The most famous first person shooter franchise of all time returned with a dark and jumpy sequel that fit perfectly on consoles

What made it so great?
Videogames don't often legitimately scare the crap out of us. The survival horror genre loves to build up a vague sense of despair and foreboding, but it's rare when something actually makes your heart leap right up your throat.

Doom 3 is one of the exceptions. The entire experience is carefully calculated to give you seizures, not goosebumps. Monsters here don't creep teasingly on the corners of the screen. They shove their hellishly mutated faces into yours at every possible opportunity and from every possible direction. Is it subtle? No. Is it eventually predictable? Yes. But like a great haunted house, the constant adrenaline rush is enough to keep you going.
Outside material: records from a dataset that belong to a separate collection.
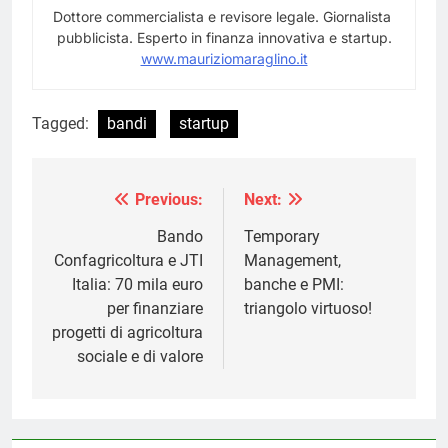
Dottore commercialista e revisore legale. Giornalista
pubblicista. Esperto in finanza innovativa e startup.
www.mauriziomaraglino.it
Tagged:
bandi
startup
Previous:
Next:
Navigazione
articoli
Bando
Temporary
Confagricoltura e JTI
Management,
Italia: 70 mila euro
banche e PMI:
per finanziare
triangolo virtuoso!
progetti di agricoltura
sociale e di valore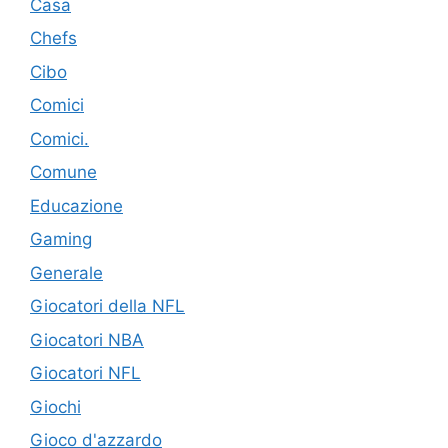
Casa
Chefs
Cibo
Comici
Comici.
Comune
Educazione
Gaming
Generale
Giocatori della NFL
Giocatori NBA
Giocatori NFL
Giochi
Gioco d'azzardo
Plus, the Xbox version wasn't a mindless port from the PC. Preceding the best parts of Gears and Crackdown, it added a sweet co-op mode that enabled you to play through modified single player levels with friends.



Get ready to play
The most infamous criticism leveled at Doom 3 is that you can't use a flashlight and weapon simultaneously. With so much darkness in the game, it can be a tad frustrating. Once you've learned to watch for your enemy's glowing eyes and to aim by the brief light of your muzzle flash, however, you'll appreciate how the design choice makes play even more nerve-wracking.

Been there, done that?
The equally anticipated shooter sequel Half-Life 2 didn't make the graphical transition from PC as nicely, but the legendary gameplay and physics survived.